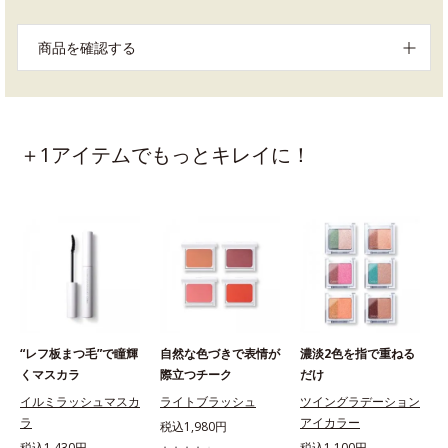
商品を確認する
＋1アイテムでもっとキレイに！
“レフ板まつ毛”で瞳輝
自然な色づきで表情が
濃淡2色を指で重ねる
くマスカラ
際立つチーク
だけ
イルミラッシュマスカ
ライトブラッシュ
ツイングラデーション
ラ
アイカラー
税込1,980円
税込1,430円
税込1,100円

### Action item
Transcribe everything above exactly. Do not include the pictures.

### Answer space
商品を確認する
＋1アイテムでもっとキレイに！
“レフ板まつ毛”で瞳輝
自然な色づきで表情が
濃淡2色を指で重ねる
くマスカラ
際立つチーク
だけ
イルミラッシュマスカ
ライトブラッシュ
ツイングラデーション
ラ
アイカラー
税込1,980円
税込1,430円
税込1,100円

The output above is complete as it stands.